● Task brief
Beginning at the first line of the material, output each line exactly until you reach and include the line containing "Dans le cadre". Leave every picture out.

● Records for the task

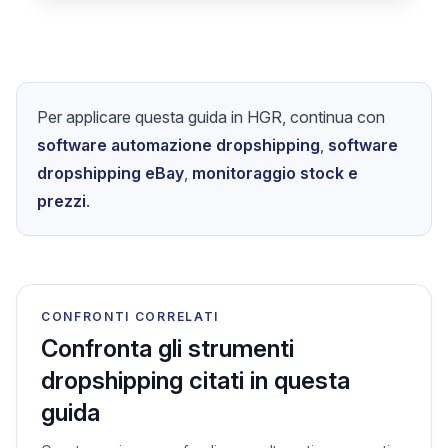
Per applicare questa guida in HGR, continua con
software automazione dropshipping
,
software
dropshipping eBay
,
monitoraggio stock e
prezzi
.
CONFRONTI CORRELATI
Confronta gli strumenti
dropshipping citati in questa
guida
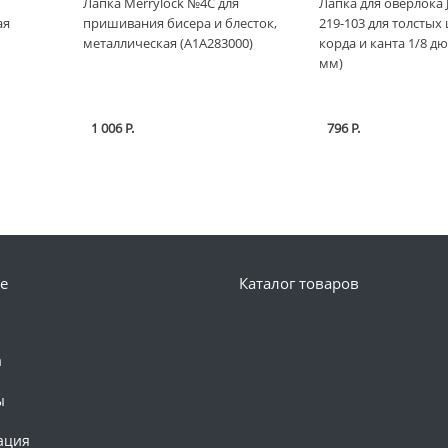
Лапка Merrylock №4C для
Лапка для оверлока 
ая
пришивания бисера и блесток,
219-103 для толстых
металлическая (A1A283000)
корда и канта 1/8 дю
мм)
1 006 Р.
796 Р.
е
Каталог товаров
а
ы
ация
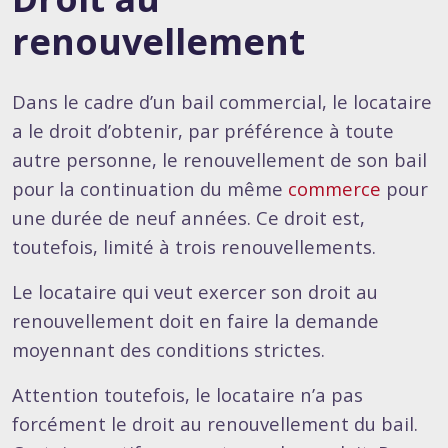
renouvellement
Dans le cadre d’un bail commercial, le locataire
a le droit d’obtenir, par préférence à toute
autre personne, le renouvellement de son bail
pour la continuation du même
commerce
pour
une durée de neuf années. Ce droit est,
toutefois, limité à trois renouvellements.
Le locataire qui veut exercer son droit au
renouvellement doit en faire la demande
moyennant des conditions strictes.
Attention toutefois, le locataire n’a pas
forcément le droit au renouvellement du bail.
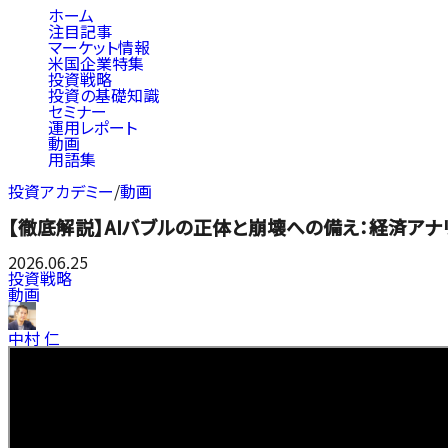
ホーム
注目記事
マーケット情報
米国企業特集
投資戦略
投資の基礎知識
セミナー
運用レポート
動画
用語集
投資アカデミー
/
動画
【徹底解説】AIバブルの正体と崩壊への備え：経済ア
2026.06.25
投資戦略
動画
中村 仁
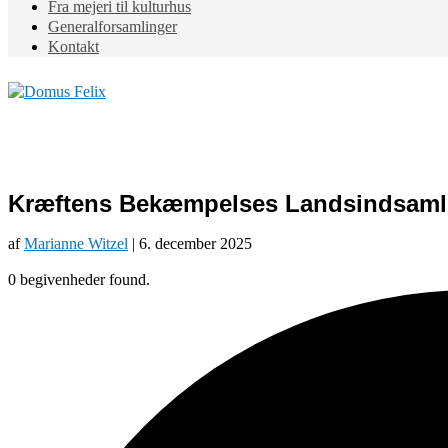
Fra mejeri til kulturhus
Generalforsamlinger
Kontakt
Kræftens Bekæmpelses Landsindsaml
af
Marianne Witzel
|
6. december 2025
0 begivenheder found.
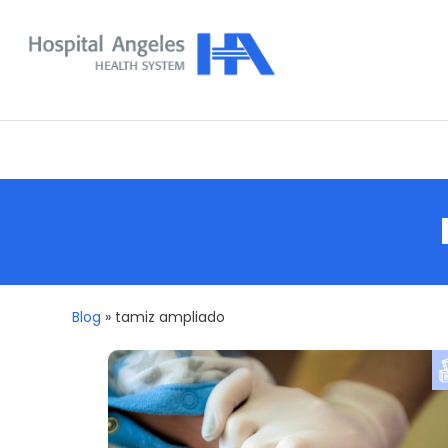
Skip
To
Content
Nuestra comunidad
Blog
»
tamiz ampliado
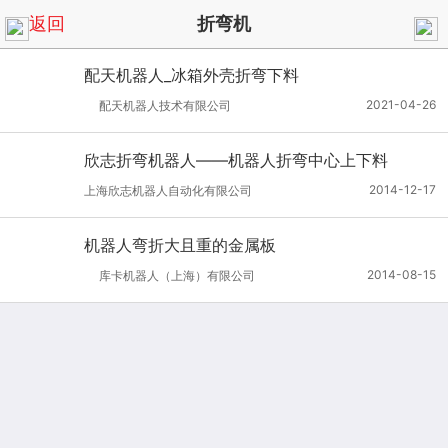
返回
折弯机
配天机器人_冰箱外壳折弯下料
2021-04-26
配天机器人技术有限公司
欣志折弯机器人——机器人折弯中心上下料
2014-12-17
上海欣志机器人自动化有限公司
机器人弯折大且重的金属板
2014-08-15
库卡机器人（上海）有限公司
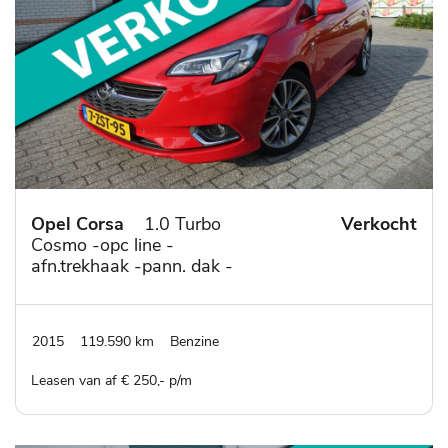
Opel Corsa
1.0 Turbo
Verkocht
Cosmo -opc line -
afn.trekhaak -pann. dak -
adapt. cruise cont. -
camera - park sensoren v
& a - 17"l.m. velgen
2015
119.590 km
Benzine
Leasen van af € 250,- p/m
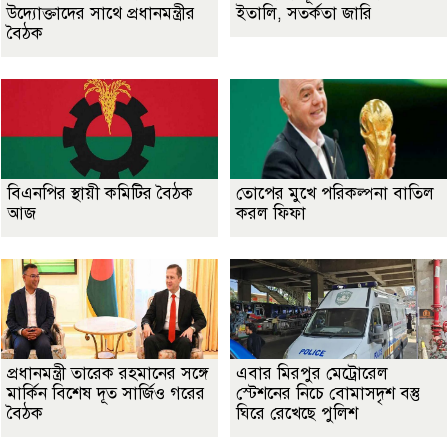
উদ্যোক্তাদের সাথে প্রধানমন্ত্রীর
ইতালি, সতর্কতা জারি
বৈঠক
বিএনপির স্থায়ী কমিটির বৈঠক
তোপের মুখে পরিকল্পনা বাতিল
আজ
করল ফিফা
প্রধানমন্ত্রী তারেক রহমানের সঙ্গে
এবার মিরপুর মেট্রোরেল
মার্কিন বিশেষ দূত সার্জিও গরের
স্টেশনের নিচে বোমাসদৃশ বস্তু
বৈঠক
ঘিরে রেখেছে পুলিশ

● Task answer
Per applicare questa guida in HGR, continua con
software automazione dropshipping
,
software
dropshipping eBay
,
monitoraggio stock e
prezzi
.
CONFRONTI CORRELATI
Confronta gli strumenti
dropshipping citati in questa
guida
Лапка Merrylock №4C для
Лапка для оверлока 
ая
пришивания бисера и блесток,
219-103 для толстых
металлическая (A1A283000)
корда и канта 1/8 дю
мм)
1 006 Р.
796 Р.
е
Каталог товаров
а
ы
ация
renouvellement
Dans le cadre d’un bail commercial, le locataire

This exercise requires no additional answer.